The March jobs number was weak at 98,000, but mining added 4,000, construction 49,000 and manufacturing added 30,000. There is the good and the bad, but let’s be clear, anything under six figures is nothing to write home about. Is this President Donald Trump’s fault? I don’t think so, but if he is going to take a lot of the credit when the report is good at this early stage of the game, he is going to have to accept some of the blame when it’s not good. That’s how this game works.
I’m certain he got a nice boost under the initial excitement of his policies last month. But you’ll recall it took a couple of years for Reagan to turn the economy around. A lot of the good that Trump is creating is really on the come based on repeal of Obamacare, tax cuts and getting rid of the regulations that have been choking business. At this stage of the game, all he’s accomplished is getting rid of regulations. But we are still in the first inning.
But the takeaway from the jobs report is the market didn’t crater. If this was a true bear phase; the Dow could’ve been down 2-3% on such a crummy headline number.
The most interesting session of the week was on Wednesday. The market was on fire early only to give us a very quick reversal in the middle of the session. Private sector jobs came in at 263,000 beating the estimate of 170,000. Many were taken by surprise at the reversal. But here’s what happened for the S&P 500.

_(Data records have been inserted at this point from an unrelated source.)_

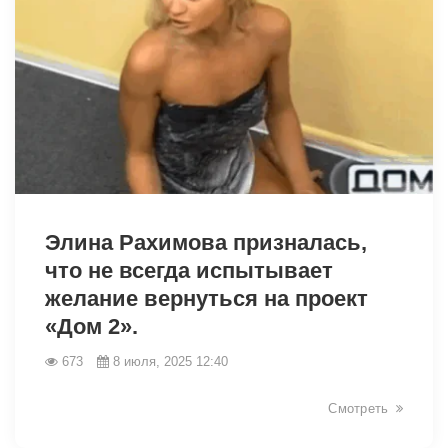
6191
Элина Рахимова призналась,
что не всегда испытывает
желание вернуться на проект
«Дом 2».
673
8 июля, 2025 12:40
Смотреть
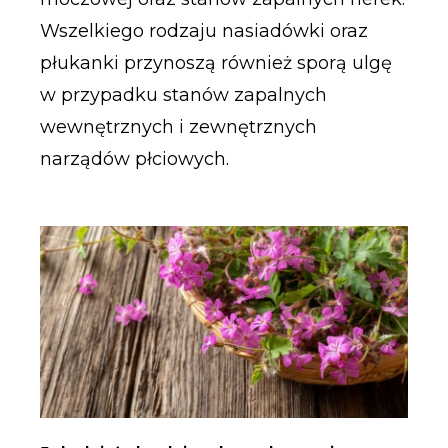
Wszelkiego rodzaju nasiadówki oraz
płukanki przynoszą również sporą ulgę
w przypadku stanów zapalnych
wewnętrznych i zewnętrznych
narządów płciowych.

With a first leg of 21 points, the 261 extension target was 2377, it peaked one point higher at 2378! I was not taken by surprise. That’s only part of the story. We still have a nagging divergence where the Nasdaq hit for a new high on Wednesday. You can obviously see the SPX did not and the Dow is more than a month off its high. Right now the Dow is defending this trendline. This chart will help you navigate the action this week. But last word on the NDX is heavily weighted names like Apple, Facebook, Amazon and Microsoft have made the tech sector look better than it is. The BTK has been hit hard so the theme here is divergence. Transports is hanging on while Housing bounced back. Banks not so much. I can’t remember the last time housing and banking were on the same page.

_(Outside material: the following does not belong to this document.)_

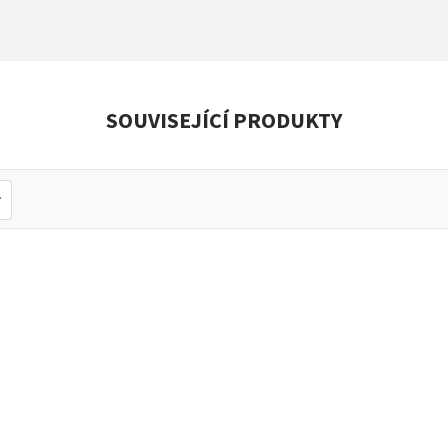
SOUVISEJÍCÍ PRODUKTY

You can see the market is all over the map and while it is showing resiliency, it’s also showing transition which is what divergence generally is. With that being said, our old friend Mercury retrograde is back until early May. We don’t do financial astrology but the one area traders ignore at their own peril is the Mercury retrograde. This is the period where the fast planet Mercury, whose orbit laps the Earth several times a year. When it gets into our sphere of influence it messes with all kinds of communication. All I’m going to tell you is expect choppy action and take your profits too soon. This period is characterized by patterns which will under or overshoot the target. You have to watch out if you pick tops or bottoms. If picking tops or bottoms is a strategy of yours, you might want to add an extra criteria before you try it. Don’t say I didn’t warn you. I wouldn’t kid you about this.
Since the health care debate several weeks ago we know the market suddenly has become a political pundit. The big news of the week was Trump’s reaction in Syria. Crude oil reacted and is suddenly closing in on the highs made in December. Gold also shot up on the attack but couldn’t sustain it and on Monday started breaking down.